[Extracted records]
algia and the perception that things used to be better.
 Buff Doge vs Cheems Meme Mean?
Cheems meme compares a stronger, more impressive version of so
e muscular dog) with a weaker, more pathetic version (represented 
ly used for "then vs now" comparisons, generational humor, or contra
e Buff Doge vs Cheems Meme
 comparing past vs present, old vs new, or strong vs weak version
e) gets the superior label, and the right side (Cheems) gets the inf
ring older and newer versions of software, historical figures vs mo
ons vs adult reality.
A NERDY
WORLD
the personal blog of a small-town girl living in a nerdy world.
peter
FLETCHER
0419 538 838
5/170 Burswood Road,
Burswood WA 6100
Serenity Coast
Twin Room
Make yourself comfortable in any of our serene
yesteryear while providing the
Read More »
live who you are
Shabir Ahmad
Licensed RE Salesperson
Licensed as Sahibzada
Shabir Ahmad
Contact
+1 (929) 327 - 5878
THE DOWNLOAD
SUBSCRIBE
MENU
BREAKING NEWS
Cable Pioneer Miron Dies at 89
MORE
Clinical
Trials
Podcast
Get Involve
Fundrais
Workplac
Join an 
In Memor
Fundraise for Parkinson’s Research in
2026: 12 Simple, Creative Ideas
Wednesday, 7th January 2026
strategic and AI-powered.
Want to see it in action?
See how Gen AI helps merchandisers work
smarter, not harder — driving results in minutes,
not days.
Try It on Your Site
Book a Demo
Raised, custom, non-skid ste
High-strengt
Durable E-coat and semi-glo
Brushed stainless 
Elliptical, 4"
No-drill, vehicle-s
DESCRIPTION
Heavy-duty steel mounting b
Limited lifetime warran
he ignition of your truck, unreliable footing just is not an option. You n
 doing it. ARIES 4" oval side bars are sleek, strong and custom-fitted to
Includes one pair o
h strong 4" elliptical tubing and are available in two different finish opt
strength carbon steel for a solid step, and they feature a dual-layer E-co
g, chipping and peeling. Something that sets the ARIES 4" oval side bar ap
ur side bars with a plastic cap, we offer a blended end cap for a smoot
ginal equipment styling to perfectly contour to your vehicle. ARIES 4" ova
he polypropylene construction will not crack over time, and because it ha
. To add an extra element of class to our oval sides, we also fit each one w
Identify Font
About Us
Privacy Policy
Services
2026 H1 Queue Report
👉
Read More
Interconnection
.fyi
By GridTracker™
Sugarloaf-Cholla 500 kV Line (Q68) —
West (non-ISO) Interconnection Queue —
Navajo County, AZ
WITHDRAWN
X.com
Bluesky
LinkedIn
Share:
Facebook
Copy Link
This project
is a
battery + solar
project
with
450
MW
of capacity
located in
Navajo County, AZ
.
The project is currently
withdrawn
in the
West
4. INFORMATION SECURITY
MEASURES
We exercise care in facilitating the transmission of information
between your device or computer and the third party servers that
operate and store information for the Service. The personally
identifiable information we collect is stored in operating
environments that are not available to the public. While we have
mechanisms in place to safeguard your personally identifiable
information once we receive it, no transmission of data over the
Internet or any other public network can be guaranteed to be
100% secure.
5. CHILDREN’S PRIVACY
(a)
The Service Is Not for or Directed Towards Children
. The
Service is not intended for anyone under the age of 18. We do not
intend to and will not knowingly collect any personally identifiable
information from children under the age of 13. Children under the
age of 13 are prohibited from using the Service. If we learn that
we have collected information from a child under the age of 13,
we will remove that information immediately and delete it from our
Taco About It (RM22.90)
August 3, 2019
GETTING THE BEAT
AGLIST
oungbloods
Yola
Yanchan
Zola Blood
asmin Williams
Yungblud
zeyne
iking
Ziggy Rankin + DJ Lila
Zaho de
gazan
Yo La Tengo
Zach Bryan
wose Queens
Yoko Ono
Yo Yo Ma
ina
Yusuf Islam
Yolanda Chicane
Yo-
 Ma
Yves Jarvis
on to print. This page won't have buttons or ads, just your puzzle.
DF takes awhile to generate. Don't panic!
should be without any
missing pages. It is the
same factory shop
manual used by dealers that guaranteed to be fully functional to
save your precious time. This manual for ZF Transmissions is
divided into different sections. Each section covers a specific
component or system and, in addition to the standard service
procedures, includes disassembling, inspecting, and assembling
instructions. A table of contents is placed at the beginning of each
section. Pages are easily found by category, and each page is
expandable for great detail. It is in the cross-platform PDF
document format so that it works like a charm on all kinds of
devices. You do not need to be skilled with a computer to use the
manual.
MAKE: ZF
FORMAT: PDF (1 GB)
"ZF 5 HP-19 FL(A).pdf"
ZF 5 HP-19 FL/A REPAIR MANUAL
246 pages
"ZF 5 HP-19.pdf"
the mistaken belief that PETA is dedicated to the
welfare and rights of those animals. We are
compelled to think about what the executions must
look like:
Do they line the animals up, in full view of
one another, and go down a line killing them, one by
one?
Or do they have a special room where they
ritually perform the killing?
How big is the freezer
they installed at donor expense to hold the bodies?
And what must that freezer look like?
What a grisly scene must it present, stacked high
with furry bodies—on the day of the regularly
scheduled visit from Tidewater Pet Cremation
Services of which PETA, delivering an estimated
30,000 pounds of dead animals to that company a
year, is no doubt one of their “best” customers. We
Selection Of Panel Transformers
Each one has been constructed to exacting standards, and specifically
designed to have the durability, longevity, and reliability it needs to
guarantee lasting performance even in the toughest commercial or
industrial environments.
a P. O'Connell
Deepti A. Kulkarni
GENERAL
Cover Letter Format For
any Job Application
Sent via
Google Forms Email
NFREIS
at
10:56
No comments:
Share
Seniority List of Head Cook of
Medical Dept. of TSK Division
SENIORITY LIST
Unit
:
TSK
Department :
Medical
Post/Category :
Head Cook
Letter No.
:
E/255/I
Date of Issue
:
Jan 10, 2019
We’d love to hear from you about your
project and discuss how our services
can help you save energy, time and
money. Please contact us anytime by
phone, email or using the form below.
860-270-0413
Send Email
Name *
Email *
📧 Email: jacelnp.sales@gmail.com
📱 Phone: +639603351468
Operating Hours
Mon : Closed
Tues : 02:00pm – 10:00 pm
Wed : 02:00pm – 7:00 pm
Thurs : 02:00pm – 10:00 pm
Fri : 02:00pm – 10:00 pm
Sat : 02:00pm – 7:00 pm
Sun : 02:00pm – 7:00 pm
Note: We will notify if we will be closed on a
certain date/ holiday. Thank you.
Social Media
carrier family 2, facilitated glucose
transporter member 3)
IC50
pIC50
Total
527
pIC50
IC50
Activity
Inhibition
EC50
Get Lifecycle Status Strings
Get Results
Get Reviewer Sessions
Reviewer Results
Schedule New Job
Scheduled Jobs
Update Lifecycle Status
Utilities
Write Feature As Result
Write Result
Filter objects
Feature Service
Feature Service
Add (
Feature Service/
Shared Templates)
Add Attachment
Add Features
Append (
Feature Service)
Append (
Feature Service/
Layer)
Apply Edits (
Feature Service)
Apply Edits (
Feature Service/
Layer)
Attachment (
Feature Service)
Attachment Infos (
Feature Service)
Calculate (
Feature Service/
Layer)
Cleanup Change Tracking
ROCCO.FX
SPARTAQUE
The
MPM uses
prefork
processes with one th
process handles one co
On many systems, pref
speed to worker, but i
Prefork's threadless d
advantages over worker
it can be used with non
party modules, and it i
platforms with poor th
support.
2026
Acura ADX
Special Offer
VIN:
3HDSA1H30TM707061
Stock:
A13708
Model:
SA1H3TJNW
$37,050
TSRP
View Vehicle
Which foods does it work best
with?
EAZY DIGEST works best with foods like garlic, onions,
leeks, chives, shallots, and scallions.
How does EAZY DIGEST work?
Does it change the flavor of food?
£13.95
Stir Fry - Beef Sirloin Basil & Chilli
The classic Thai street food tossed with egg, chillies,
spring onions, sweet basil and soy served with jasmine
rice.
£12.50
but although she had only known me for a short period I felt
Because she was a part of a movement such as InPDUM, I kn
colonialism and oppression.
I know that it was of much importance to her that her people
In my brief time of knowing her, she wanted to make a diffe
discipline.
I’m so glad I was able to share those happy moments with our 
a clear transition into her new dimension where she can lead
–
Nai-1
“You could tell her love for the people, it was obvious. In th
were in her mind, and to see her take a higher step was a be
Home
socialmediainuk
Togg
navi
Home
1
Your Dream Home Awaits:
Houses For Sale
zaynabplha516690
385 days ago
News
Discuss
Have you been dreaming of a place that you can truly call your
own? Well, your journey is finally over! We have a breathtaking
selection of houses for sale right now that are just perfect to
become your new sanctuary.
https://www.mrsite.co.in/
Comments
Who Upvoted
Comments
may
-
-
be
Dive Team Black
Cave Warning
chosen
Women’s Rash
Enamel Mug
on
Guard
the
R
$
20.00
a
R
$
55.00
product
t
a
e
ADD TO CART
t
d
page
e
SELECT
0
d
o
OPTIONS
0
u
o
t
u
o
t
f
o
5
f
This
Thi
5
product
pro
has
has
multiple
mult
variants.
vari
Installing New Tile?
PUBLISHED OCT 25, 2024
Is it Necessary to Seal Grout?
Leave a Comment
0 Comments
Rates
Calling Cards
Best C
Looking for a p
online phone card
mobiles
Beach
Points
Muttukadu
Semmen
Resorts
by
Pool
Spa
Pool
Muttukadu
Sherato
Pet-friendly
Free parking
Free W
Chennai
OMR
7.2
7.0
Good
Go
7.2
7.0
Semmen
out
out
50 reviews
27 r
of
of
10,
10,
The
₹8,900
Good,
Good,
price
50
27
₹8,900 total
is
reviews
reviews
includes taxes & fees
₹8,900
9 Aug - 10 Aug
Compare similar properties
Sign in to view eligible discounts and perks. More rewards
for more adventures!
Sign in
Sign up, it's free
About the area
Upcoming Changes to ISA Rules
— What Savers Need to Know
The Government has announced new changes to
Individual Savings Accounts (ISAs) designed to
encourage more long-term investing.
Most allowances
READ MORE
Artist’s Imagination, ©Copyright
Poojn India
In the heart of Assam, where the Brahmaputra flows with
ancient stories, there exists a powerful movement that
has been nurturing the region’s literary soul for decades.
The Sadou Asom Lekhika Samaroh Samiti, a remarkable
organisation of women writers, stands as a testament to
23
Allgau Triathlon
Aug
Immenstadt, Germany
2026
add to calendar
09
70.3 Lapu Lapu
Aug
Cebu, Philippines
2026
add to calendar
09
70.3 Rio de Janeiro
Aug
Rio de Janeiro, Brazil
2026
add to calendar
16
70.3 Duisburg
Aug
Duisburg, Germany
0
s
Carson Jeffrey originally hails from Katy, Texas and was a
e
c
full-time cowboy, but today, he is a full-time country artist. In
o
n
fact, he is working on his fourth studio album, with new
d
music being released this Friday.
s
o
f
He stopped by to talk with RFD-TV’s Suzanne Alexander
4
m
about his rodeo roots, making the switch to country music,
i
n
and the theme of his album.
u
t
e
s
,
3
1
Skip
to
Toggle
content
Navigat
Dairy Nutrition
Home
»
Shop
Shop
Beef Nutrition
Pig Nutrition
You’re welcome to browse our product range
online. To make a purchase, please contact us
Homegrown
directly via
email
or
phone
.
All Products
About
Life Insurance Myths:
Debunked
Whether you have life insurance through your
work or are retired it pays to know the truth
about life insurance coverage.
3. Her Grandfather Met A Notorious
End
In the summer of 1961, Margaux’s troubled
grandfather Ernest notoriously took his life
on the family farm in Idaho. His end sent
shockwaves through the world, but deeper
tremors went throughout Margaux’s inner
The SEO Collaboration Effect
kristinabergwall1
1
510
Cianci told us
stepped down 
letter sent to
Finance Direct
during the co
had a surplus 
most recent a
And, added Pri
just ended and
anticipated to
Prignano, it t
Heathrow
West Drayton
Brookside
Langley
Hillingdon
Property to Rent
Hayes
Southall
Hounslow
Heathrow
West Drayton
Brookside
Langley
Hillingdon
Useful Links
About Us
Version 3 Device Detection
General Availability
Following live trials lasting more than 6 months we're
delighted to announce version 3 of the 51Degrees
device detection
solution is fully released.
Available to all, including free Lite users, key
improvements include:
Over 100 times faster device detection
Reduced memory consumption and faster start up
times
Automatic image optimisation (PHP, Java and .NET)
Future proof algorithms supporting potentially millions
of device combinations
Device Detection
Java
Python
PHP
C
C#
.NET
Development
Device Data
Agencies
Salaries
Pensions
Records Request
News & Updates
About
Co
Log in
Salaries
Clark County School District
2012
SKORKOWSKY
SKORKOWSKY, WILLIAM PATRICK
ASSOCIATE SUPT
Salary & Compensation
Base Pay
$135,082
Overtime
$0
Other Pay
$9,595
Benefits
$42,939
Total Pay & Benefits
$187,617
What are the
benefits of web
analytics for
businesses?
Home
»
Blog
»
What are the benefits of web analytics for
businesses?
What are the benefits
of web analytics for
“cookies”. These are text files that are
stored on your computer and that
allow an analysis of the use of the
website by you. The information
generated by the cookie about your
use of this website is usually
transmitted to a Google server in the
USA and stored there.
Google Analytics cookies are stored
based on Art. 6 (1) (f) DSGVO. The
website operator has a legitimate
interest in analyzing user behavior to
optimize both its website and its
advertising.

* EXERCISE PROMPT:
Set every line down again exactly. Begin with the first line of the entries and finish with the line containing "he polypropylene construction".

* ANSWER SPACE:
algia and the perception that things used to be better.
 Buff Doge vs Cheems Meme Mean?
Cheems meme compares a stronger, more impressive version of so
e muscular dog) with a weaker, more pathetic version (represented 
ly used for "then vs now" comparisons, generational humor, or contra
e Buff Doge vs Cheems Meme
 comparing past vs present, old vs new, or strong vs weak version
e) gets the superior label, and the right side (Cheems) gets the inf
ring older and newer versions of software, historical figures vs mo
ons vs adult reality.
A NERDY
WORLD
the personal blog of a small-town girl living in a nerdy world.
peter
FLETCHER
0419 538 838
5/170 Burswood Road,
Burswood WA 6100
Serenity Coast
Twin Room
Make yourself comfortable in any of our serene
yesteryear while providing the
Read More »
live who you are
Shabir Ahmad
Licensed RE Salesperson
Licensed as Sahibzada
Shabir Ahmad
Contact
+1 (929) 327 - 5878
THE DOWNLOAD
SUBSCRIBE
MENU
BREAKING NEWS
Cable Pioneer Miron Dies at 89
MORE
Clinical
Trials
Podcast
Get Involve
Fundrais
Workplac
Join an 
In Memor
Fundraise for Parkinson’s Research in
2026: 12 Simple, Creative Ideas
Wednesday, 7th January 2026
strategic and AI-powered.
Want to see it in action?
See how Gen AI helps merchandisers work
smarter, not harder — driving results in minutes,
not days.
Try It on Your Site
Book a Demo
Raised, custom, non-skid ste
High-strengt
Durable E-coat and semi-glo
Brushed stainless 
Elliptical, 4"
No-drill, vehicle-s
DESCRIPTION
Heavy-duty steel mounting b
Limited lifetime warran
he ignition of your truck, unreliable footing just is not an option. You n
 doing it. ARIES 4" oval side bars are sleek, strong and custom-fitted to
Includes one pair o
h strong 4" elliptical tubing and are available in two different finish opt
strength carbon steel for a solid step, and they feature a dual-layer E-co
g, chipping and peeling. Something that sets the ARIES 4" oval side bar ap
ur side bars with a plastic cap, we offer a blended end cap for a smoot
ginal equipment styling to perfectly contour to your vehicle. ARIES 4" ova
he polypropylene construction will not crack over time, and because it ha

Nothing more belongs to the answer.